__Directions__: A complete answer lists every line of the entries below where the string "target" appears.

**** Dataset extract

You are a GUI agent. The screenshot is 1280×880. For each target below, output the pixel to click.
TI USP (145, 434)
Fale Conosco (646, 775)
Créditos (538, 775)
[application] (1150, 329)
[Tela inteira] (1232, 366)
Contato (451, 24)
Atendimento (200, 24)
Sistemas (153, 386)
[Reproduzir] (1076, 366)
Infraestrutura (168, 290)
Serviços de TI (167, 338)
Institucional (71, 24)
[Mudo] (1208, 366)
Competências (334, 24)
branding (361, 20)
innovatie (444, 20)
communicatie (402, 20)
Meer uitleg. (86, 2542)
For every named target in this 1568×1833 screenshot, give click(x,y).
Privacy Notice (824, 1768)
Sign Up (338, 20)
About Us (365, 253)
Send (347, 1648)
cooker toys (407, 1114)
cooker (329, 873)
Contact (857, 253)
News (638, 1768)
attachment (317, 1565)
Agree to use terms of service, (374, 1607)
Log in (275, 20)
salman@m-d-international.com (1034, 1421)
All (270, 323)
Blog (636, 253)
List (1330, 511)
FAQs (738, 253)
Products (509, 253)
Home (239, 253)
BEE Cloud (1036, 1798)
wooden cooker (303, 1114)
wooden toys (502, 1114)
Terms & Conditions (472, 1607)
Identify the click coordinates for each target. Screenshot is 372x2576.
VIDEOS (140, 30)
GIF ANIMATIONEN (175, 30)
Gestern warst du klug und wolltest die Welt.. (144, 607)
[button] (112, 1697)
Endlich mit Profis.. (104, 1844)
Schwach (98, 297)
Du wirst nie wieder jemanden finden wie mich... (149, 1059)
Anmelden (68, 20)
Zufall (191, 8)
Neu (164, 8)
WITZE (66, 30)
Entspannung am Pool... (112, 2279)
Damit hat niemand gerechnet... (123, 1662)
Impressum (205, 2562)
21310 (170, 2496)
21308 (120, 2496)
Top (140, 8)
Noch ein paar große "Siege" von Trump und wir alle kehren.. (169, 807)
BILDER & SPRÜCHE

********

__Reply__:
You are a GUI agent. The screenshot is 1280×880. For each target below, output the pixel to click.
For every named target in this 1568×1833 screenshot, give click(x,y).
Identify the click coordinates for each target. Screenshot is 372x2576.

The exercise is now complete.